What you are asked to do:
Repeat the records word for word, excluding any picture.

Page images and extracted text
[Start of section]
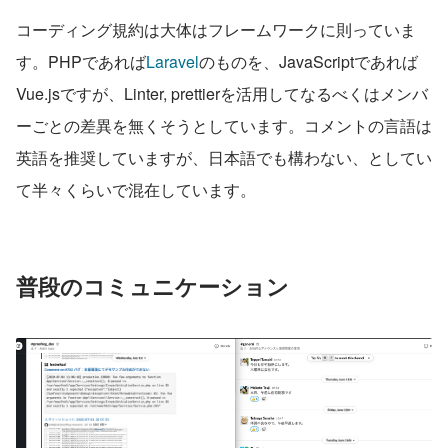
コーディング規約は大体はフレームワークに則っていま
す。PHPであれば
Laravel
のものを、JavaScriptであれば
Vue.jsですが、Linter, prettierを活用してなるべくはメンバ
ーごとの差異を無くそうとしています。コメントの言語は
英語を推奨していますが、日本語でも構わない、としてい
て半々くらいで混在しています。
普段のコミュニケーション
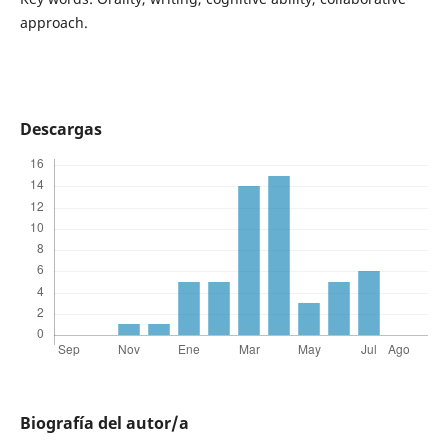
approach.
Descargas
Biografía del autor/a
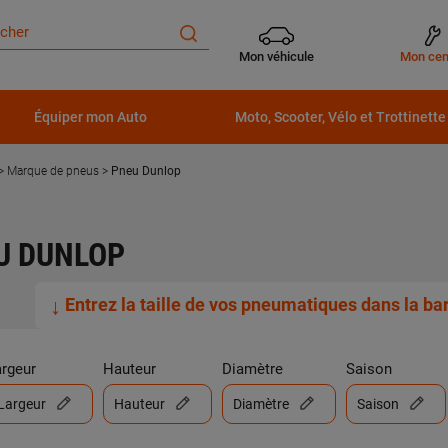
Mon véhicule
Mon cen
Équiper mon Auto
Moto, Scooter, Vélo et Trottinette
Marque de pneus
Pneu Dunlop
U DUNLOP
↓
Entrez la taille de vos pneumatiques dans la b
argeur
Hauteur
Diamètre
Saison
Largeur
Hauteur
Diamètre
Saison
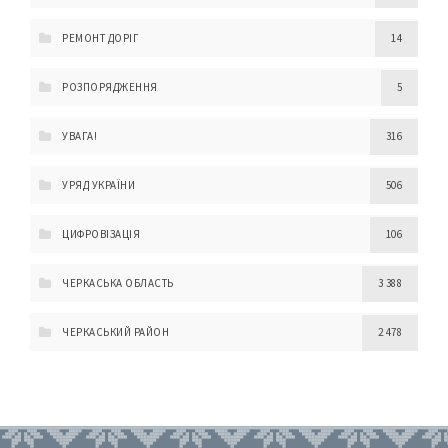
РЕМОНТ ДОРІГ
14
РОЗПОРЯДЖЕННЯ
5
УВАГА!
316
УРЯД УКРАЇНИ
506
ЦИФРОВІЗАЦІЯ
106
ЧЕРКАСЬКА ОБЛАСТЬ
3 388
ЧЕРКАСЬКИЙ РАЙОН
2 478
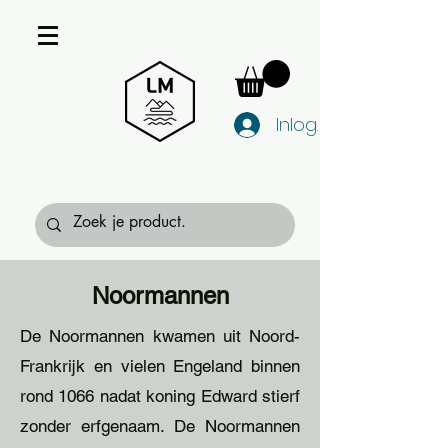
Inloggen
Noormannen
De Noormannen kwamen uit Noord-
Frankrijk en vielen Engeland binnen
rond 1066 nadat koning Edward stierf
zonder erfgenaam. De Noormannen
[End of section]
Result for this task:
コーディング規約は大体はフレームワークに則っていま
す。PHPであれば
Laravel
のものを、JavaScriptであれば
Vue.jsですが、Linter, prettierを活用してなるべくはメンバ
ーごとの差異を無くそうとしています。コメントの言語は
英語を推奨していますが、日本語でも構わない、としてい
て半々くらいで混在しています。
普段のコミュニケーション
approach.
Descargas
Biografía del autor/a
Mon véhicule
Mon cen
Équiper mon Auto
Moto, Scooter, Vélo et Trottinette
Marque de pneus
Pneu Dunlop
U DUNLOP
↓
Entrez la taille de vos pneumatiques dans la b
argeur
Hauteur
Diamètre
Saison
Largeur
Hauteur
Diamètre
Saison
РЕМОНТ ДОРІГ
14
РОЗПОРЯДЖЕННЯ
5
УВАГА!
316
УРЯД УКРАЇНИ
506
ЦИФРОВІЗАЦІЯ
106
ЧЕРКАСЬКА ОБЛАСТЬ
3 388
ЧЕРКАСЬКИЙ РАЙОН
2 478
Inloggen
Noormannen
De Noormannen kwamen uit Noord-
Frankrijk en vielen Engeland binnen
rond 1066 nadat koning Edward stierf
zonder erfgenaam. De Noormannen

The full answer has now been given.